The client sends a request with a specific command, by invoking a REST endpoint.
The smart device responds back to the server.
The server responds to the HTTP client, with the data received from the smart device.
The locust receives the response and repeats the sequence after 5 seconds.
In our example we used 8 slave processes to simulate HTTP traffic. The total number for this example was 5000 divided across the processes.
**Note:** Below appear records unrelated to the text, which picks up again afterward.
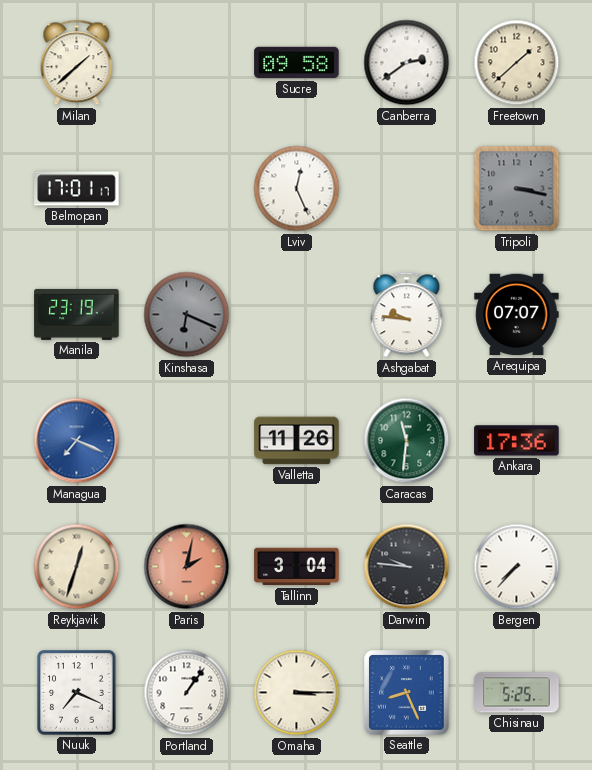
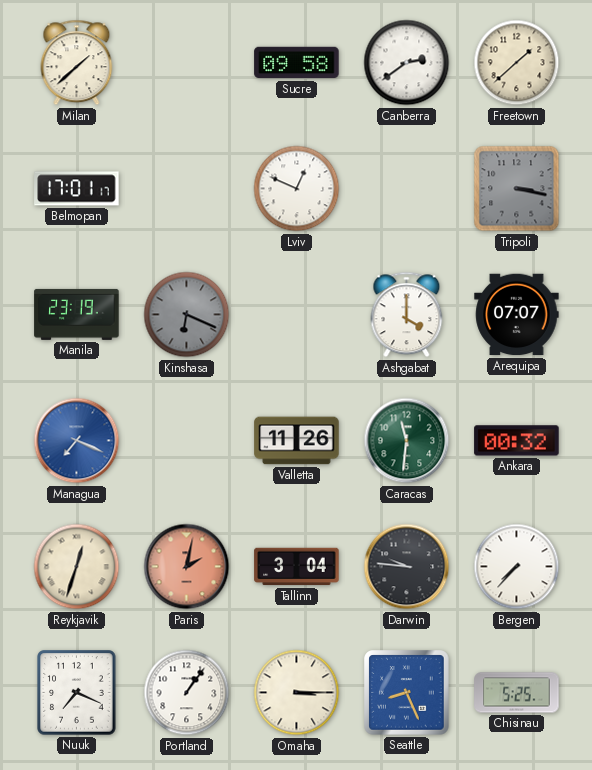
Lviv: 12:26 -> 12:49
Ashgabat: 9:46 -> 4:00
Ankara: 17:36 -> 00:32
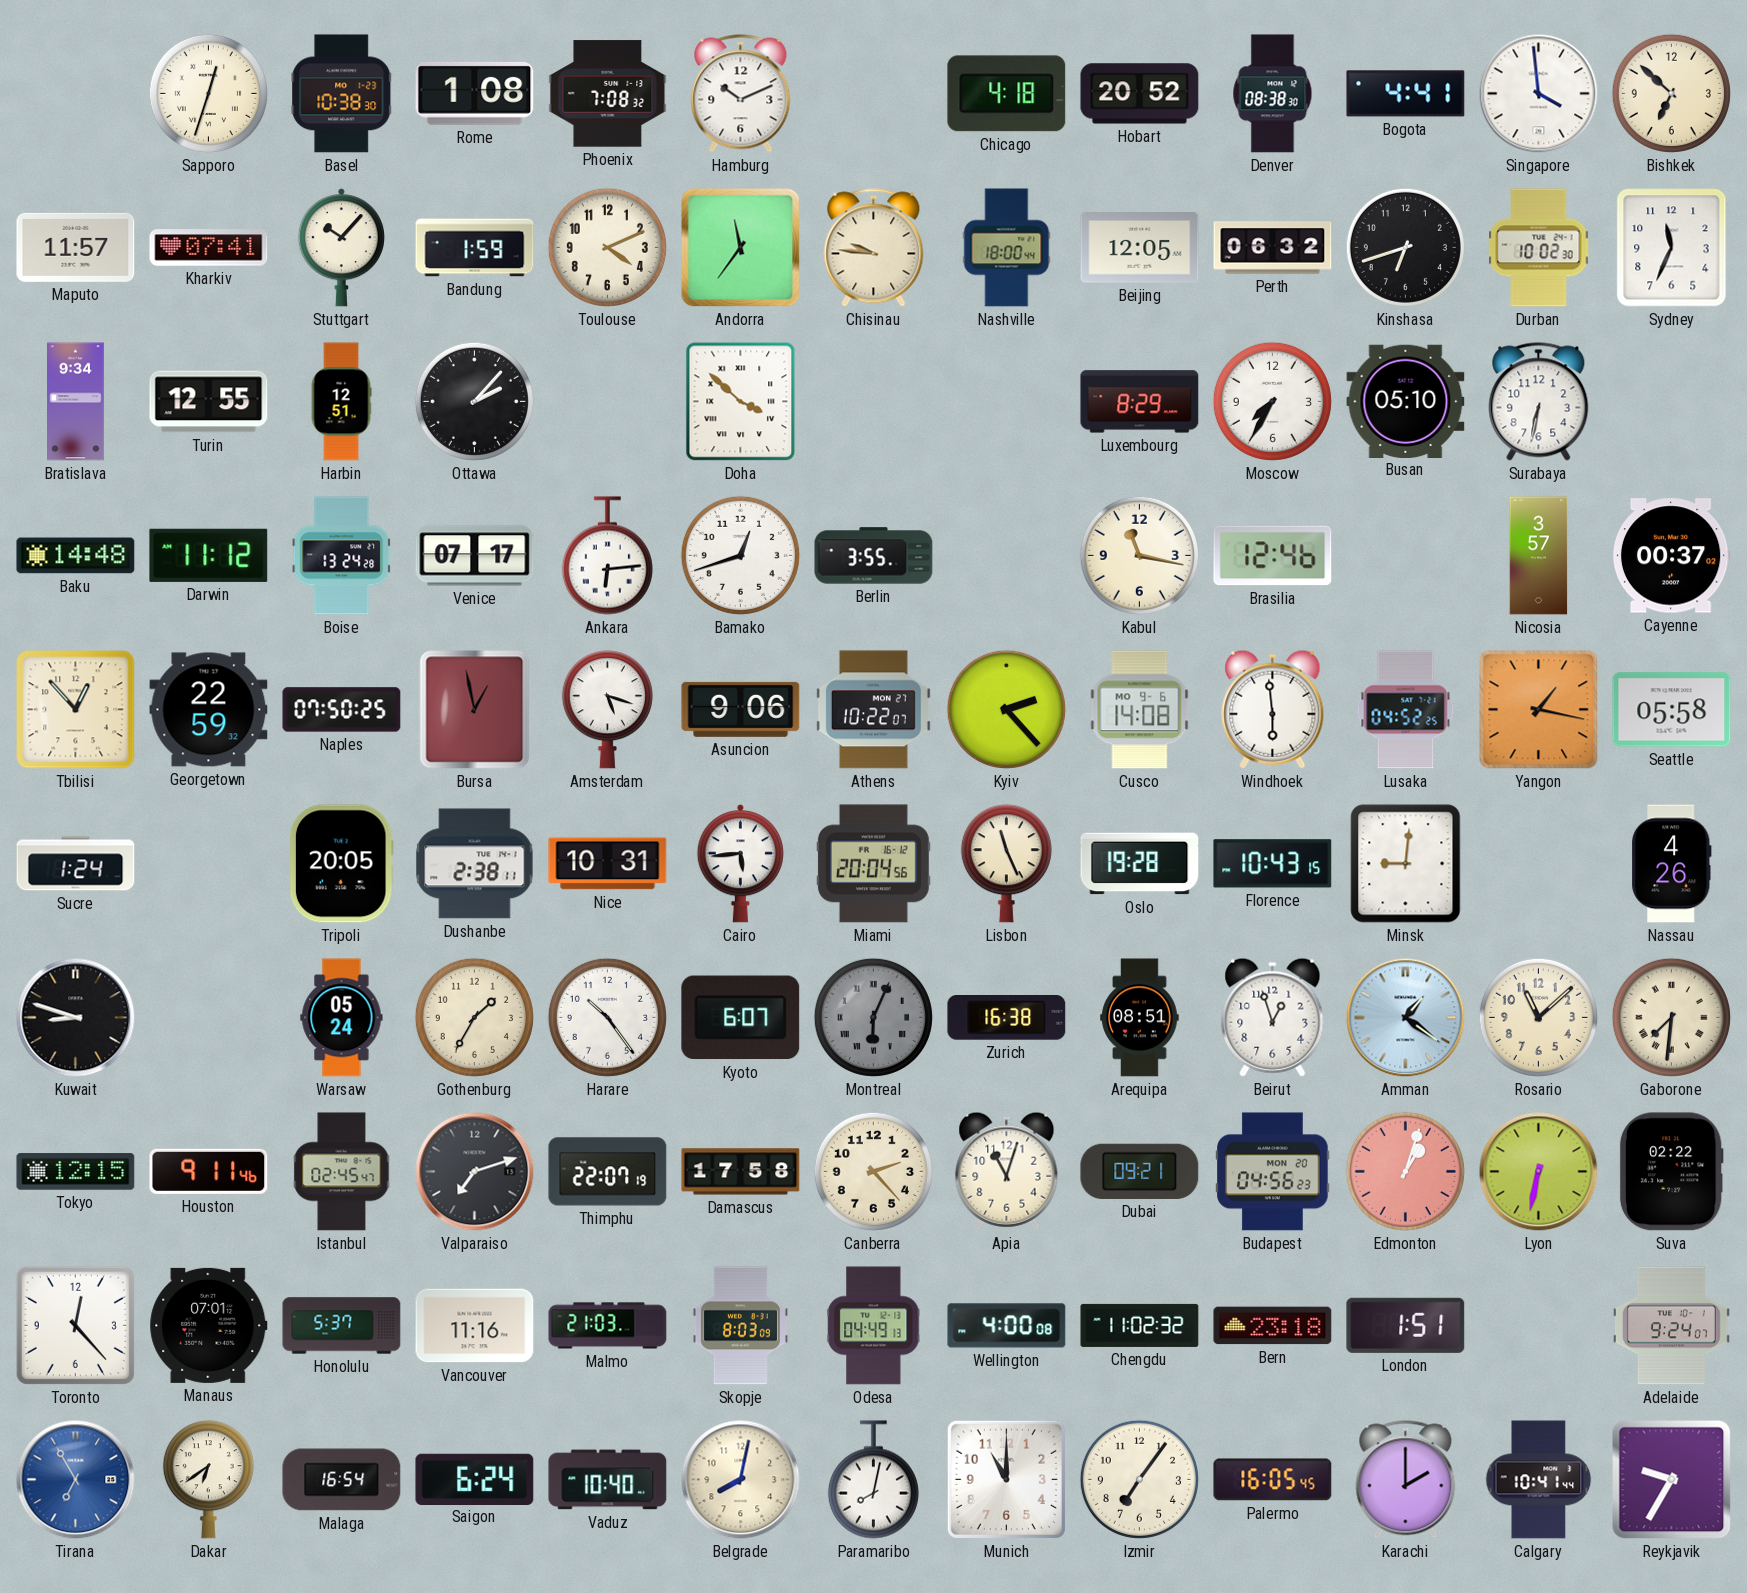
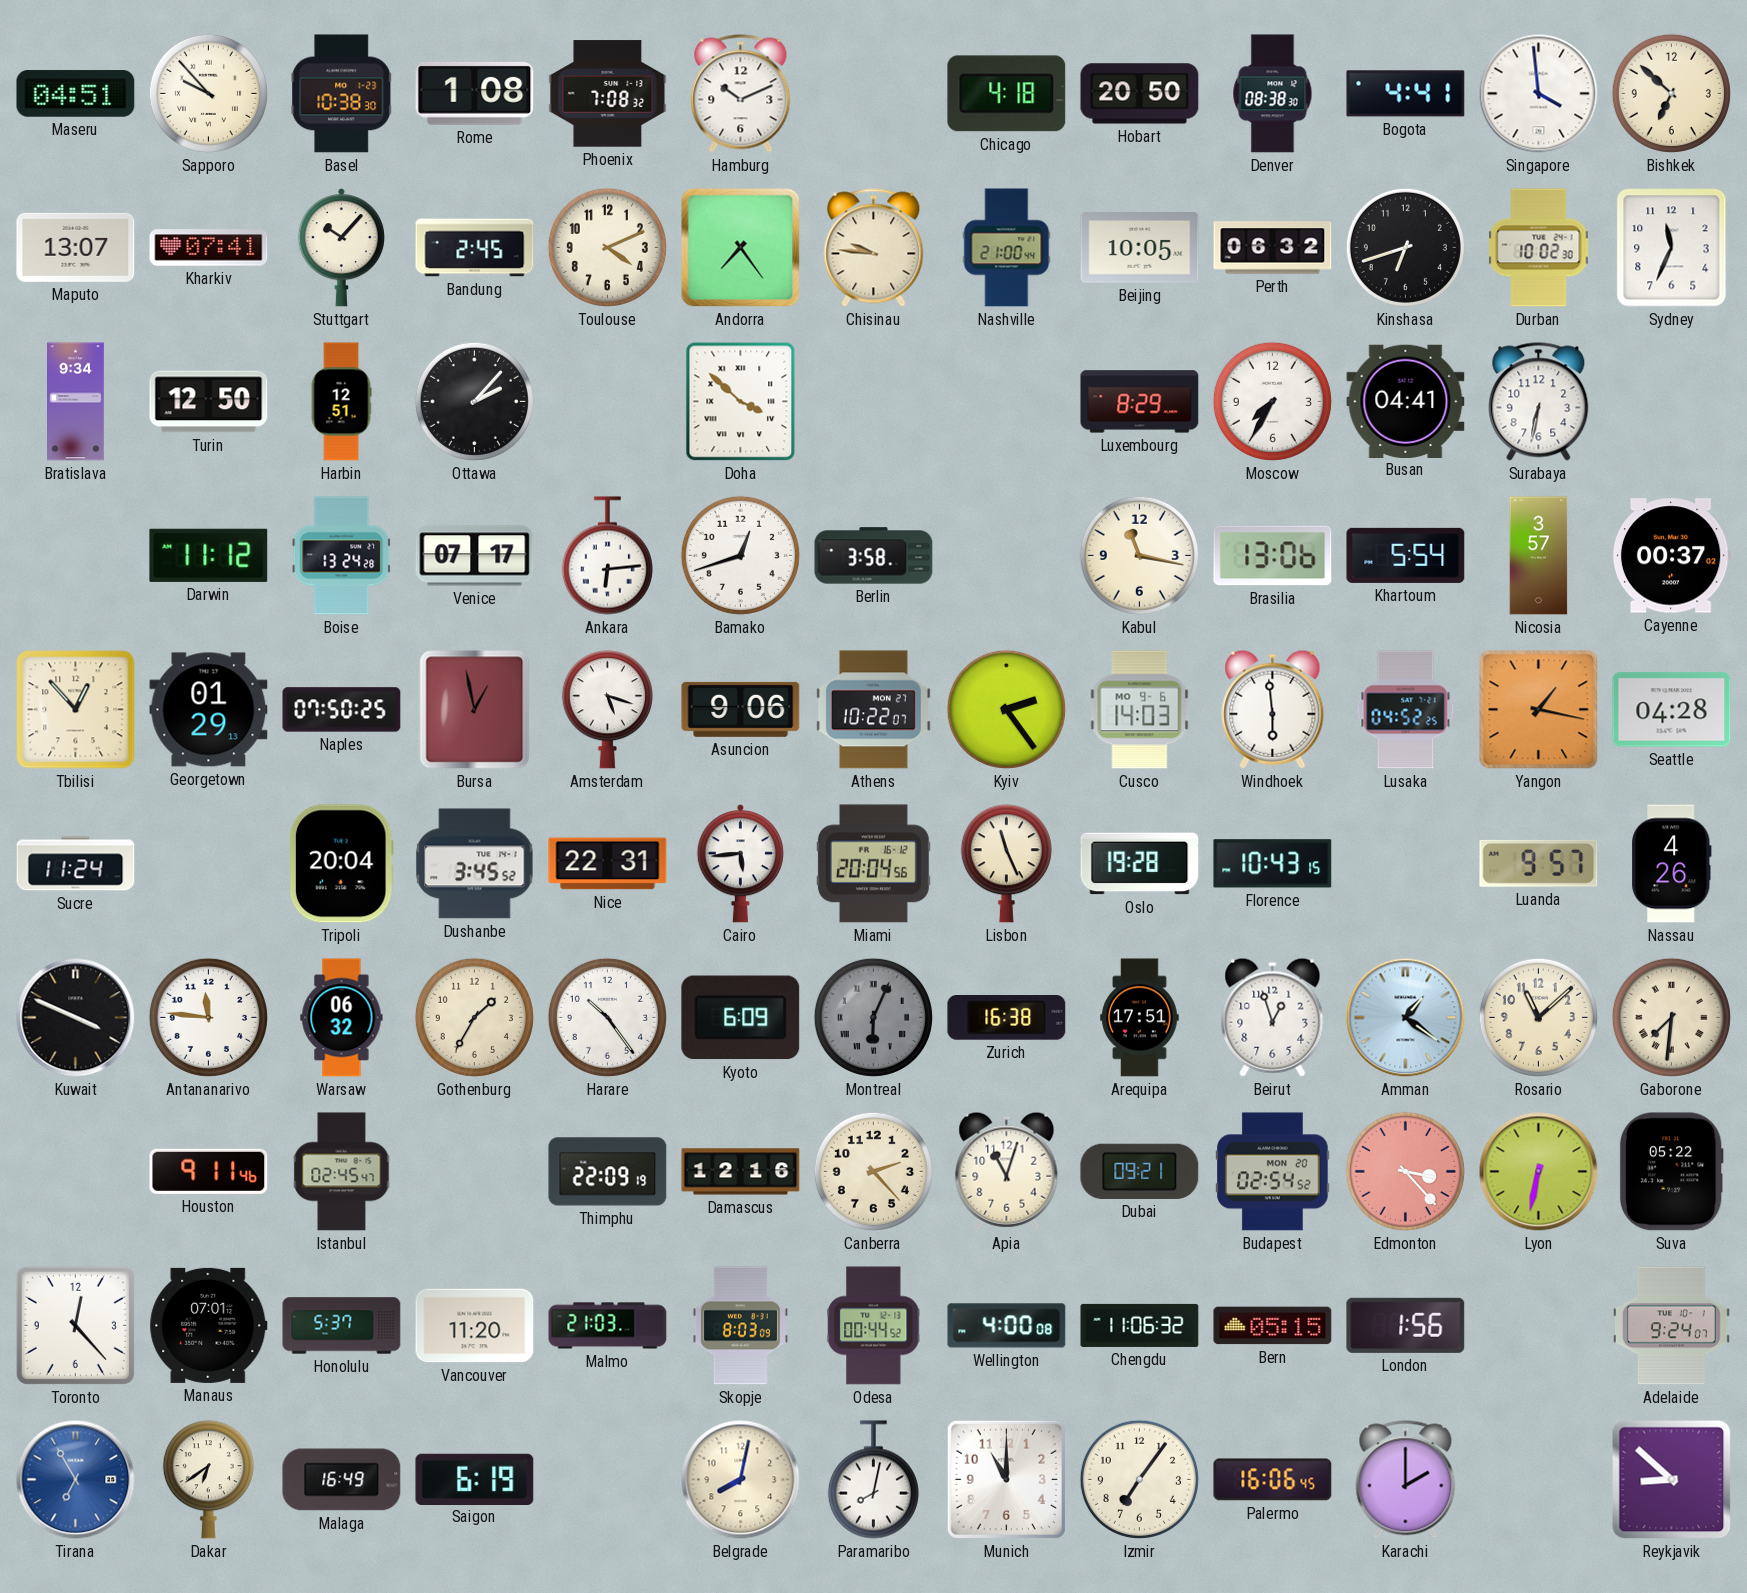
Maseru: none -> 04:51
Sapporo: 12:33 -> 9:53
Hobart: 20:52 -> 20:50
Maputo: 11:57 -> 13:07
Bandung: 1:59 -> 2:45
Andorra: 11:36 -> 7:24
Nashville: 18:00 -> 21:00
Beijing: 12:05 -> 10:05
Turin: 12:55 -> 12:50
Busan: 05:10 -> 04:41
Baku: 14:48 -> none
Berlin: 3:55 -> 3:58
Brasilia: 12:46 -> 13:06
Khartoum: none -> 5:54
Georgetown: 22:59 -> 01:29
Kyiv: 2:23 -> 2:24
Cusco: 14:08 -> 14:03
Seattle: 05:58 -> 04:28
Sucre: 1:24 -> 11:24
Tripoli: 20:05 -> 20:04
Dushanbe: 2:38 -> 3:45
Nice: 10:31 -> 22:31
Minsk: 9:01 -> none
Luanda: none -> 9:57
Kuwait: 8:48 -> 3:49
Antananarivo: none -> 11:46
Warsaw: 05:24 -> 06:32
Kyoto: 6:07 -> 6:09
Arequipa: 08:51 -> 17:51
Tokyo: 12:15 -> none
Valparaiso: 7:12 -> none
Thimphu: 22:07 -> 22:09
Damascus: 17:58 -> 12:16
Budapest: 04:56 -> 02:54
Edmonton: 1:03 -> 3:23
Suva: 02:22 -> 05:22
Vancouver: 11:16 -> 11:20
Odesa: 04:49 -> 00:44
Chengdu: 11:02 -> 11:06
Bern: 23:18 -> 05:15
London: 1:51 -> 1:56
Malaga: 16:54 -> 16:49
Saigon: 6:24 -> 6:19
Vaduz: 10:40 -> none
Palermo: 16:05 -> 16:06
Calgary: 10:41 -> none
Reykjavik: 9:35 -> 8:52
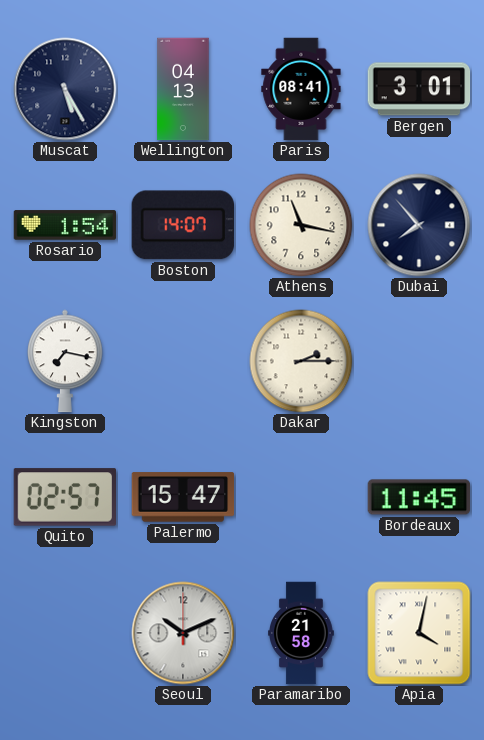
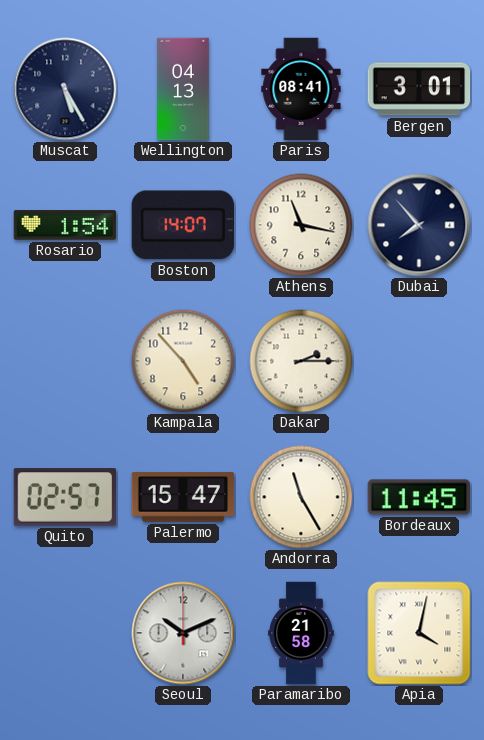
Kingston: 7:17 -> none
Kampala: none -> 4:53
Andorra: none -> 11:25
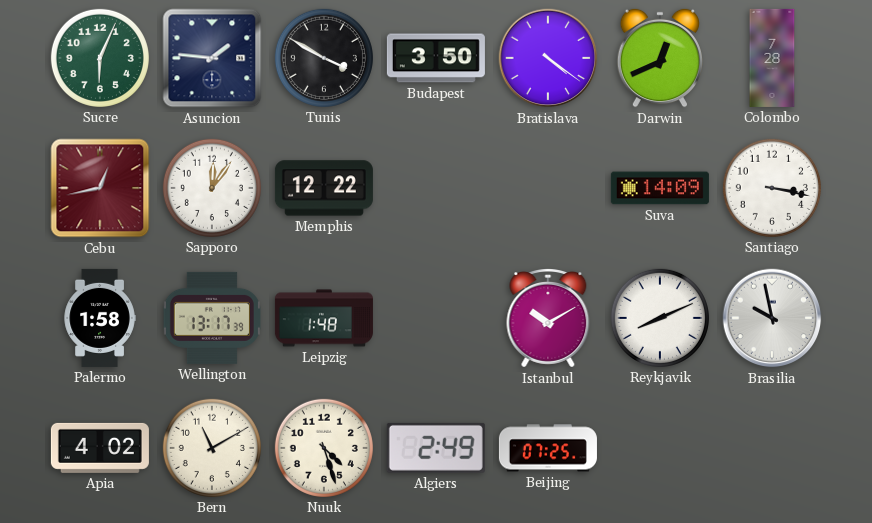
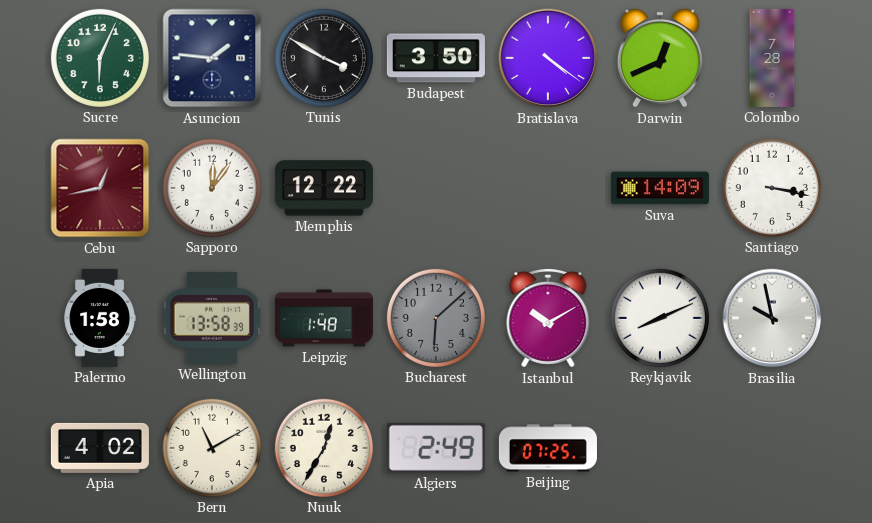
Wellington: 13:17 -> 13:58
Bucharest: none -> 6:08
Nuuk: 4:27 -> 12:35
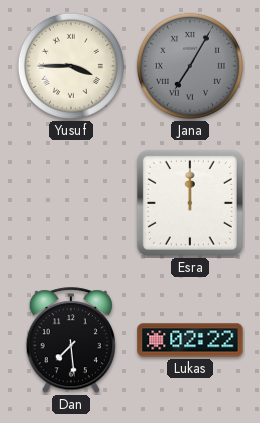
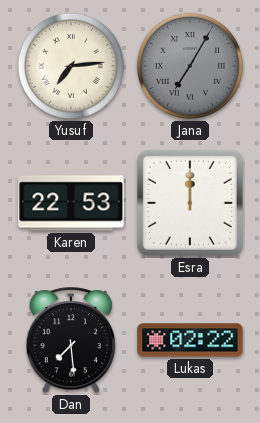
Yusuf: 3:45 -> 7:14
Karen: none -> 22:53
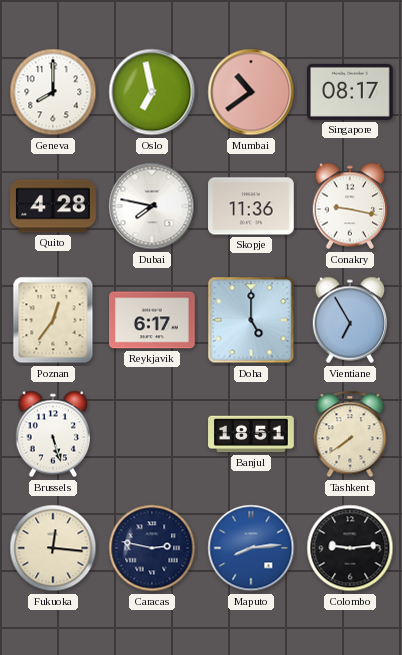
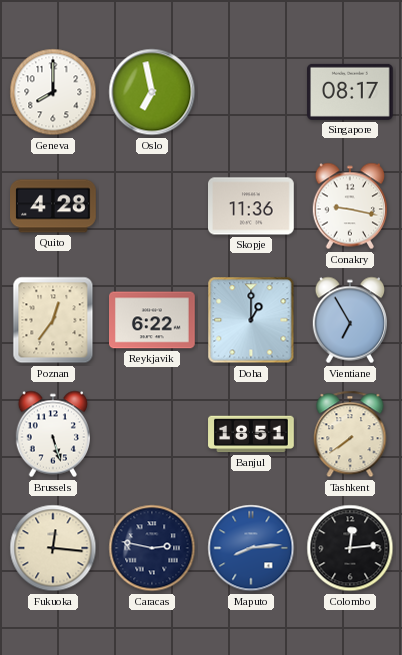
Mumbai: 10:39 -> none
Dubai: 7:47 -> none
Reykjavik: 6:17 -> 6:22
Doha: 5:00 -> 1:00
Colombo: 9:14 -> 12:14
Locust UI - HTTP client slaves
Horizontal Scaling with WebSockets
Horizontal scaling with WebSockets is a challenging task due to the nature of the connections. As already demonstrated, a basic step towards scalability is utilizing a Message Broker and having multiple instances of WebSocket servers. Extra considerations are needed though for proper load-balancing.
With HTTP, we have a once off request/reply pattern and in general we don’t expect the next request from the client to come back to the same server (unless we have sticky sessions enabled). On the other hand, WebSockets differ from HTTP requests in the sense that they are persistent. The WebSocket client opens up a connection to the server and reuses it.
With HTTP, you can run a virtually unlimited amount of web server instances behind a load balancer. The load balancer passes the request to a healthy web server instance usually following a round-robin policy. With WebSockets a simple round-robin policy may not be the ideal option especially when we need to scale-up. For example in the situation we described above where we have 10k connections evenly distributed between 2 server instances: if we need to scale-up to accommodate more expected (or predicted) users, we can of course spin-up a 3rd and a 4th instance. Ideally, these new servers should take over all the new persistent connection requests. With simple round-robin however the first 2 instances will continue accepting connections thus leading to their saturation faster.
Fact is that in order to be able to handle multiple instances, we need to introduce a load balancer. NGNIX or HAProxy can play this role since both of them support a least_conn balancing mode besides straight round-robin. However, while this solution may accommodate some situations there are two major down-sides: 1) we need to manually configure these proxies when new WebSocket servers are added, 2) we drop the benefits of using an API Gateway in conjunction with Service Discovery.
By using NGNIX only as a reverse proxy and using Spring Cloud Gateway/Eureka we can achieve a more elastic scaling. The downside is that, at the moment, Spring Cloud LoadBalancer supports only round-robin in combination health-check based balancing when Service Discovery is also in place (see Instance Health-Check for LoadBalancer). To overcome this, a custom load balancer could theoretically be applied at the Gateway side following a “least_conn” policy. We could utilize Actuator metrics like
tomcat.sessions.active.current or even expose our own custom metric which can be queried by our load balancer to decide where to route the connection to. However this needs caution especially when we are dealing with large deployments and clusters of load balancers (see Problems with JSQ from Netflix’s tech blog). At the moment of writing, there is also the Open issue Add a Power of Two Choices alogrithm implementation for Spring Cloud LoadBalancer which is worthwhile to keep an eye on, when it comes to more sophisticated load balancing options with Spring Cloud.
Final thing to have in mind is: instance failover and connections rebalancing. For example if one WebSocket server becomes unavailable for some reason, given the fact that clients have built-in re-connection handling, they will reconnect to the rest available servers. The system must be able to adapt fast in such cases to prevent overwhelming the responsive servers.
The complete project (source code, locust scripts and NGNIX configuration) can be found here. As mentioned, load tests were performed on GCP but you can also run everything locally with docker-compose.